This panel examines the circulation of jurisprudence and legal thinking between Europe and Latin America in terms of dealing with gross human rights violations committed under dictatorial regimes and armed conflicts. Rather than rework well-known stories of transitional justice within national borders, or comparing accounts of countries seen as discrete units, disconnected from transnational flows, we provide a socio-historical analysis of the interconnections between these two continents in terms of legal ideas and pro-accountability strategies developed since the 1970s. Combining Pierre Bourdieu’s theory on the social conditions of the international circulation of ideas and William Twining’s framework of examining processes of small-scale legal diffusion, we focus on the socio-political conditions in which this circulation occurred, the way they impacted on its adaptation to the local reality, as well as on the personal biographies, and the political and professionals purposes of the actors producing these transfers.
The organization of this panel is supported by the AHRC-LABEX joint funded project The Criminalization of Dictatorial Pasts in Europe and Latin America in Global Perspective (University of Exeter and University of Paris Ouest Nanterre).
Papers
David Copello (Sciences Po, Paris), The importation of Jacques Vergès’ strategy of rupture in political violence trials in Argentina. The paper examines how the concept of “rupture strategy”, popularized by Jacques Vergès during the Algerian war of decolonization in the early 1960s was imported and adapted in the Argentinean context of the early 1970s by radical left-wing lawyers involved in the defense of revolutionary militants judged by the military authoritarian courts. In the 1980s, however, the same lawyers had to reassess their use of “vergesian” vocabulary and reject the same rupture defense strategy used by the military in order to legitimize the junta trial.
Raluca Grosescu (University of Exeter), From Europe and Argentina and back to Europe. Circulation of anti-impunity strategies regarding crimes against humanity. The paper examines how the anti-impunity legal strategies employed by European legal thinkers and judges in the 1960s and the 1970s to deal with the Nazi crimes have been adopted in Argentina in the 2000s to overcome the impunity laws concerning the political crimes committed under the military junta. It then explores how the Argentinean jurisprudence on crimes against humanity was transferred to other Latin American countries and to Spain by judges of Argentinean origins or trained in Argentinean universities.

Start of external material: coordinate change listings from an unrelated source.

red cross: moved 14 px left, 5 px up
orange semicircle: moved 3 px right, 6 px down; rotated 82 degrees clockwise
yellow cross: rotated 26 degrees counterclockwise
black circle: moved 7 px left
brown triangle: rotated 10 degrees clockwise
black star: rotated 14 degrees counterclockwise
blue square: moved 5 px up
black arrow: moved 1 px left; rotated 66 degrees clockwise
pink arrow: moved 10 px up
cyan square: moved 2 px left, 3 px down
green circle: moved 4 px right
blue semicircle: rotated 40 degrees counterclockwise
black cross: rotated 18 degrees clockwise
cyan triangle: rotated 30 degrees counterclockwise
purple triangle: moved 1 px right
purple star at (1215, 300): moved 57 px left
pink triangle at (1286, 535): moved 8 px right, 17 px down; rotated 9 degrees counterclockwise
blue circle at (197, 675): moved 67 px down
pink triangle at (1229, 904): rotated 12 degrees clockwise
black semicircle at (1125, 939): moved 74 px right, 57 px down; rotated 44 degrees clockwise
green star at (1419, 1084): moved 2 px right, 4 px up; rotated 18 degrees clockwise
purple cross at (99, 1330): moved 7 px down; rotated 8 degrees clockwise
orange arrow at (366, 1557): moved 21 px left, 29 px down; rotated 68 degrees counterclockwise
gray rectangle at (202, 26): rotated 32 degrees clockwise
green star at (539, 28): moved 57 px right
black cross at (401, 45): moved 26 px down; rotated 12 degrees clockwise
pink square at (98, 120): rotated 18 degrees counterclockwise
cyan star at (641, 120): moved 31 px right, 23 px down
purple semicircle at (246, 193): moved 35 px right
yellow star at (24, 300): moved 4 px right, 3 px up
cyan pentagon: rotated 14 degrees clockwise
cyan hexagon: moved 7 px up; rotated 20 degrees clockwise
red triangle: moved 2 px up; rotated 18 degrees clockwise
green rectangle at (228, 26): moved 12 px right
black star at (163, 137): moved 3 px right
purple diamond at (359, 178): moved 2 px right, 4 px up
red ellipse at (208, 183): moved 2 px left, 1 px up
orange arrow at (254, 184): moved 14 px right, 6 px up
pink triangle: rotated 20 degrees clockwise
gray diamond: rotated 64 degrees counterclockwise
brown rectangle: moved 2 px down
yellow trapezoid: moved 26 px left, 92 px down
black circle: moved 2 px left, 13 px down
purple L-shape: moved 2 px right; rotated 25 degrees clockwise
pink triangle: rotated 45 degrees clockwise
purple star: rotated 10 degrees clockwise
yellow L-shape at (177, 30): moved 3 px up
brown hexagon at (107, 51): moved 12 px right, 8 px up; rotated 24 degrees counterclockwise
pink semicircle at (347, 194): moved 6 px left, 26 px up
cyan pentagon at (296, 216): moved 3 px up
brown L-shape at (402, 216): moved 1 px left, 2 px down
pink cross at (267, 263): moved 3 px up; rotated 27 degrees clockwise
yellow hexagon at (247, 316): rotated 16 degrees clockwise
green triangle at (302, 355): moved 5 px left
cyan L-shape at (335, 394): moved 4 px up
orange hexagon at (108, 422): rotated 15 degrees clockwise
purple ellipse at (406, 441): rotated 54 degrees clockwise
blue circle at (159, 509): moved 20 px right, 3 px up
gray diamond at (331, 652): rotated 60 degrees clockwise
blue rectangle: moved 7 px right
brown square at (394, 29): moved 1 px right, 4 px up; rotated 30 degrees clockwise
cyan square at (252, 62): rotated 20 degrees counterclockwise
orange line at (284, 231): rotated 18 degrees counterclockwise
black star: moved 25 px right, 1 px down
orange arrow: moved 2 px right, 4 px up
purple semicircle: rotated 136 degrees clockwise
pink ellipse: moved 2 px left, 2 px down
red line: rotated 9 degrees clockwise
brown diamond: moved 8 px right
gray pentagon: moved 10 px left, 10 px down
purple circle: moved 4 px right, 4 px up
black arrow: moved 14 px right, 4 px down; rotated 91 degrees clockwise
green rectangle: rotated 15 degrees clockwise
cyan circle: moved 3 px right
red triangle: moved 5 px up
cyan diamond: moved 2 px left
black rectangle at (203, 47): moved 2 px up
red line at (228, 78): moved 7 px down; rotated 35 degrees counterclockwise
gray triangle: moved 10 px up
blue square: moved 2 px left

Sophie Daviaud (Institute of Political Studies, Aix-en-Provence), Circulation of norms, jurisprudence, and historical narratives between the ICTY and the Argentinean and the Colombian court. The paper looks at how the jurisprudence and procedures of the International Tribunal for the former Yugoslavia (ICTY) have been used and adapted in human rights trials in Argentina and Colombia. She argues that in Colombia, the ICTY priority rules were employed to restrain and rank prosecutions. This was due to the important involvement of European legal experts in the design of the Colombian transitional justice framework. In contrast, the ICTY jurisprudence was used by Argentinean judges to legitimize a maximalist justice model that actually comes in contradiction with the principles of the international criminal legal practice.